By Way of Water: Bowery Gallery, New York City 2019
Large scale abstraction of Minnesota lake micro-organisms, waterway stained silk waxed assemblage
Organic Peace silk, waterway tannins and mineral mud stains, iron, thread, wax
Exhibition Essay, Jan-Lodewijk Grootaers and Julie McGarvie
For her 2019 invitational installation at the Bowery Gallery, Moira Bateman created abstractions from microscopic study of lake bottom sediments, including diatoms in waxed cloth assemblages created with natural waterway and sediment-stained silk from Minnesota’s bogs, rivers, wetlands and lakes.
Moira Bateman’s remarkable wax cloth assemblages combine organic shapes, earth colors, and unique textures to create abstract patterns of great aesthetic impact and beauty. Silk, dyed naturally with collected sediment and water, is cut, placed, heat set with wax, and stitched to create large scale tapestries. Inspired by the single-celled diatom algae found in the sediment used to dye the cloth, Bateman renders the rhythms, shapes and forms she looks at under the microscope to a larger than life scale. Uniting science and art, her work offers us a unique way to “see” what is hidden to the naked eye and conscious mind.
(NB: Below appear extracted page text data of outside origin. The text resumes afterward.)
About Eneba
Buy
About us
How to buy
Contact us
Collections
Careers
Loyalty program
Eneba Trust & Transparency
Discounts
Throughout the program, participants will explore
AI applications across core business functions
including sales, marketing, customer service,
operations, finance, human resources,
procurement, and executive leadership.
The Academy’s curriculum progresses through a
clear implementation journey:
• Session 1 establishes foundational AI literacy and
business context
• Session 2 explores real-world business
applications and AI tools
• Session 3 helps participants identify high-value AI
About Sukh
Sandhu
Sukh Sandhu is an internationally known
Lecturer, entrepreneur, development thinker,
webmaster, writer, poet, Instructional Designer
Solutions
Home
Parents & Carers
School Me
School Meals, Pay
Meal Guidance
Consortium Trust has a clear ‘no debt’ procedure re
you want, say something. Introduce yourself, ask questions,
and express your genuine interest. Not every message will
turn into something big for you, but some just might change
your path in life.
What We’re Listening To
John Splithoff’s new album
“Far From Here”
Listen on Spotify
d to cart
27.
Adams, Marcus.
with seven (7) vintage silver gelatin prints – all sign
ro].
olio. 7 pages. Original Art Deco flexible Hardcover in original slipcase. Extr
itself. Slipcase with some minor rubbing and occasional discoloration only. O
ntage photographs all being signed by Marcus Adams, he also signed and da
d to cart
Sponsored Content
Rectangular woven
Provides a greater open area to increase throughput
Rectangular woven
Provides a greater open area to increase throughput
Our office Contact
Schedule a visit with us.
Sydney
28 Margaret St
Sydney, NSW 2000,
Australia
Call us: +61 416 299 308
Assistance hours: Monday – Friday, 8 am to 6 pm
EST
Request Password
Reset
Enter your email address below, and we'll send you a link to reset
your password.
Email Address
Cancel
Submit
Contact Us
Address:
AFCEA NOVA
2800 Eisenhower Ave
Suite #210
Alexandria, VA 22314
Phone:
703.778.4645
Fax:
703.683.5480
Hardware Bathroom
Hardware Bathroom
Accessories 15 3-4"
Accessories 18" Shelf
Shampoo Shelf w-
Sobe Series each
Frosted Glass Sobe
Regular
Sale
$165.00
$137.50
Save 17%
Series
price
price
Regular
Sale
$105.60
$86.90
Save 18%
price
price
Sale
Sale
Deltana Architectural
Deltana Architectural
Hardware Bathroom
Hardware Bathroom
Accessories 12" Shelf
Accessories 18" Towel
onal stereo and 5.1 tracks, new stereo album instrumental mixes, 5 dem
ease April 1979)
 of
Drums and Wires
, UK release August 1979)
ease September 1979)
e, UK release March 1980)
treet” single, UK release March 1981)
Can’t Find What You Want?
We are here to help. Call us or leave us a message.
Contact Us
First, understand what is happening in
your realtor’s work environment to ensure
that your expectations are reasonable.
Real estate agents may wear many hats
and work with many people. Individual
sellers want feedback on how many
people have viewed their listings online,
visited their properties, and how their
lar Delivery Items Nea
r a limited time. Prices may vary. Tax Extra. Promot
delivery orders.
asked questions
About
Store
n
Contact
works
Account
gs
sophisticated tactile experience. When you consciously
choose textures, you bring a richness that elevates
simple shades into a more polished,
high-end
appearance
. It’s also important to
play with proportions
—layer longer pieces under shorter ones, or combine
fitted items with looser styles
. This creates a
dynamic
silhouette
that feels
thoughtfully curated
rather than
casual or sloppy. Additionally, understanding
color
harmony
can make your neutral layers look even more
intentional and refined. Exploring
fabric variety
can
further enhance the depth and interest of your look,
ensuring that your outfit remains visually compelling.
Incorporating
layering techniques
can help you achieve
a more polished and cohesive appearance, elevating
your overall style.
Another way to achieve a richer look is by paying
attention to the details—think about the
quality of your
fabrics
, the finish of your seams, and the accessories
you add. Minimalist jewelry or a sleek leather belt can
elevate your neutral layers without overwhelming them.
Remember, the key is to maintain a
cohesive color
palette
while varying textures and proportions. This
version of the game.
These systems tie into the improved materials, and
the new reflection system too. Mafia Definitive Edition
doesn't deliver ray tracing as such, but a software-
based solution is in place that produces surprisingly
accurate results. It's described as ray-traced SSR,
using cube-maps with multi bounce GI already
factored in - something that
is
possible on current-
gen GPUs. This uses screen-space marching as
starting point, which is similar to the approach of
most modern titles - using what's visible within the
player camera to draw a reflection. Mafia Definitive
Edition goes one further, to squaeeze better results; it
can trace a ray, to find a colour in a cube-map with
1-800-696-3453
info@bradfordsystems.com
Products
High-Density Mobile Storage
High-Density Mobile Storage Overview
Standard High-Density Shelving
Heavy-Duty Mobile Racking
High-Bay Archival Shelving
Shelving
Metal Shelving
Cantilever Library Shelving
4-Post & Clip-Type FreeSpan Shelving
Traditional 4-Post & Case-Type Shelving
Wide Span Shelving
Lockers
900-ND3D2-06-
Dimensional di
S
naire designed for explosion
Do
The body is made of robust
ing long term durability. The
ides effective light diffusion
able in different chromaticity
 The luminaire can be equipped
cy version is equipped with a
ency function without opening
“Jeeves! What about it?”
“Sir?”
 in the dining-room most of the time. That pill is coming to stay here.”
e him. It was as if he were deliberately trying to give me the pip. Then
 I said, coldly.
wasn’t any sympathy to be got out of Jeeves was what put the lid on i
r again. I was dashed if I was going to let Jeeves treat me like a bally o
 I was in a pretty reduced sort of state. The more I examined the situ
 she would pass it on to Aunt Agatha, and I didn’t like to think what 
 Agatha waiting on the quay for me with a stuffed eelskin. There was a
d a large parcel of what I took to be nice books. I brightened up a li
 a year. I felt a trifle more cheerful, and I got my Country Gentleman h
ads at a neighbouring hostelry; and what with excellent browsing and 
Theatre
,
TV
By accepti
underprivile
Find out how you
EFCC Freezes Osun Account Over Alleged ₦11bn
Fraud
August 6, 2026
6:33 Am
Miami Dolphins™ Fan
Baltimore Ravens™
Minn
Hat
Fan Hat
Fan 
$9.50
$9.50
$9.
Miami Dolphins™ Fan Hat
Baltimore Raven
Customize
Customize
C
In between the miniature world of the diatom and the grand scale of the cosmos, Bateman’s work embodies the landscape. She leaves silk to soak in water, mud, and sediments from rivers, watersheds, and lakes in Minnesota. In the past, the cloth would be left for variable lengths of time in various locations, and the titles of her “canvases” would consist of the longitude and latitude of that particular spot. For the art on view here, in the Bowery Gallery, Bateman first collected water and sediments from different sites, and then let pieces of cloth soak in them in her workshop. The addition of a mordant, tannin or iron stabilizes the color, and sometimes extra dying is obtained by using logwood. The resulting assemblages are imbued with their environment—what the French call terroir with regards to their wines.
Along with place, time is essential to Bateman’s work. To begin with, the process of absorption is time-sensitive. Depending on how long the silk soaks in the natural stream or in the workshop, the colors and the surface patterns formed by currents, minerals, and micro-organisms will change. This element of time and interaction adds a degree of randomness to the process, whose outcomes are hard to control or duplicate. In recent years, another aspect of time has entered Bateman’s oeuvre. For the assemblages on view here, the artist worked closely with the St Croix Watershed Research Station. There, scientists pulled up tubes that are several feet long, filled with layers of sediment that date back hundreds of years. This mud is rich with diatoms, single-celled algae, whose dead cells and resting cells one can see under the microscope. The scientists will “hatch” these resting cells in their project of “resurrection ecology.” Fascinated by this project, the sight of sleeping zombie diatoms, and the fact that twenty-five percent of our oxygen is generated by these tiny algae, Bateman was inspired to represent their shapes and cell division. In her work. The resulting tapestries evoke a powerful expression of birth, death, regeneration—the perpetual cycle of life.
A skilled abstractionist, Bateman’s art stirs up feelings akin to those induced by the compositions of nature. Inspired by the land, water, and life-cycle of the diatom, Bateman renders a unique beauty and sense of movement through startling inter-lacings of textures, shapes, color, light and design. Even without scientific knowledge, we can view Bateman’s assemblages and intuitively recognize the grandeur of life at all levels. Literally made in collaboration with the earth, rivers and watersheds of Minnesota, Bateman’s art merges with nature, allowing us to explore the fragile, yet tenacious existence of life.